A 1957 British cover version by Don Lang and His Frantic Five reached number 26 in the UK.

The song was covered in 1957 by "The Bob Court Skiffle" as "School Day" and released on UK Decca F 10905

The song was covered by Jan & Dean on their 1964 album Dead Man's Curve – The New Girl In School, under the title "School Days". Their version was released on a single by Liberty Records in 1966.

The Knights, a studio project of Gary Usher, covered the song on their only album, Hot Rod High, in 1964.

The song was covered by Phil Ochs played at second concert at Carnegie Hall in 1970.

The song was covered by Australian rock band Daddy Cool on their debut album Daddy Who? Daddy Cool. The album was number 1 in Australia for seven weeks in 1971.

An unofficial version of "School Days" was played at the sound check for a Led Zeppelin concert at Chicago Stadium on July 6, 1973.

New Riders of the Purple Sage performed "School Days" live at the Academy of Music in New York City on November 24, 1973.

The Australian hard rock band AC/DC recorded a version of "School Days" for their second album, T.N.T. It was originally released only in Australia, but in 1997 it was released internationally on Volts, a compilation of songs sung by Bon Scott, as part of the box set Bonfire.

The song was remade by the British rocker Gary Glitter, who recorded it under the title "School Day (Ring! Ring! Goes the Bell)" on his album Glitter in 1972.

The song was covered by the Iron City Houserockers for their first album, Love's So Tough, under the title "School Days (Ring!
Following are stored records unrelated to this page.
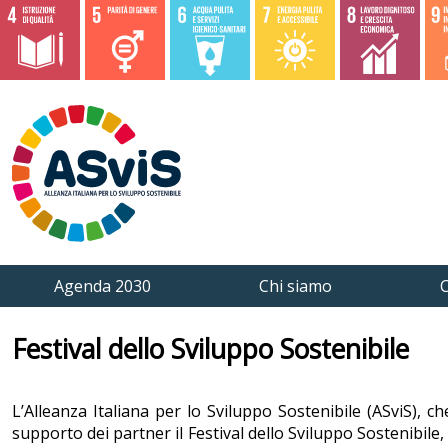
Agenda 2030
Chi siamo
C
Festival dello Sviluppo Sostenibile
L’Alleanza Italiana per lo Sviluppo Sostenibile (ASviS), 
supporto dei partner il Festival dello Sviluppo Sostenibile,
Ring! Goes the Bell)", but was cut from the final release. The track was released on their compilation album Pumping Iron & Sweating Steel: The Best of the Iron City Houserockers.

The Australian rock-and-roll revival band Ol' 55 recorded a version of "School Days" as an "outro" track on their album Take It Greasy, released in 1976.

"School Days" was covered by the Beach Boys, under the title "School Day (Ring! Ring! Goes the Bell)" on their 1980 album Keepin' the Summer Alive, with Al Jardine on lead vocals. This version includes a verse from the 1907 song of the same name in the intro.

"School Days" was covered and performed by The Rock-afire Explosion in 1981

"School Days" was covered by the blues pianist and vocalist Ann Rabson on her album Struttin' My Stuff in 2000.

Lil Rob remade the song, retitled "Street Dayz", for his album The Album, adding a skit and replacing the school-related lyrics with references to gang life, drugs, and sex.

A version of "School Days" was included on The Simpsons album The Simpsons Sing the Blues, with vocals from Buster Poindexter and the cartoon character Bart Simpson, and featured a lead guitar solo by Joe Walsh.

Elvis Presley's orchestra often played a version of "School Days" in concert in the last years of his life as an instrumental as Elvis introduced the members of his ensemble. Record releases of this performance were often mistitled "Hail Hail Rock and Roll."